[Night|Day] at the Museum

Dan and a Titanosaurus

Yesterday, we started the day at Father Knows Best again. After coffee, we took the L-train into Manhattan. Frequently, we’ve seen musicians performing on the subway station platforms. They play for tips and are all uniformly quite good. One guy was even playing a theremin. I guess that any music major can find employment in their field here, just not always what their parents had hoped for, at least not for all of them. On this train ride, a Mariachi band boarded our car, played a couple of songs, solicited tips and then got off at the next stop. Dan says that there is a Brooklyn dance troupe that likes to perform under the East River, because that gives them the longest uninterrupted period between stops. Talk about a captive audience.
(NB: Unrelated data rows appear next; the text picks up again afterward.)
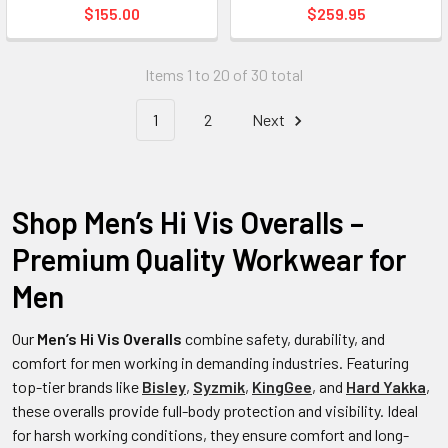
$155.00
$259.95
Items 1 to 20 of 30 total
1
2
Next
Shop Men’s Hi Vis Overalls –
Premium Quality Workwear for
Men
Our
Men’s Hi Vis Overalls
combine safety, durability, and
comfort for men working in demanding industries. Featuring
top-tier brands like
Bisley
,
Syzmik
,
KingGee
, and
Hard Yakka
,
these overalls provide full-body protection and visibility. Ideal
for harsh working conditions, they ensure comfort and long-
Our destination for the day was the American Museum of Natural History. Founded by Teddy Roosevelt, probably just to house all the animals that he had shot, it commemorates him well. First, there is his statue on horseback out in front, then there is his YUGE rotunda, when you first enter the museum. The walls there are engraved with his quotes. Finally, there are the galleries full of dioramas that show off many of his kills. Dan was quite taken by these displays, but not so much for the animals themselves, but rather for the scenery that surrounds them. It is just the kind of artwork that he would like to make. I must say that it was a real joy touring the museum with him. After the mammals, we did the dinosaurs. IMHO, the AMNH has the best collection of old fossils around and I was glad to do my part to add a few more old bones to their kitchen midden collection, if only for an afternoon. We ended up closing the place.

After the Museum, we walked across Central Park into the setting sunlight. Looking south from the Oak Bridge across The Lake (Yes, that’s it real name!), you could see the sunlit spires of Midtown in the distance. Beneath the bridge was where all the action was though. A gang of bandit-masked raccoons were working over the tourist crowd, successfully, I might add. Dan took me by Belvedere Castle, a 1919 ‘folly’ (A building constructed for decoration, but appearing to be so extravagant that it transcends the normal range of garden ornaments.) It is now home to the Central Park meteorological station. Finally, we caught a couple of crowded rush hour trains back to Dan’s place and called it a night.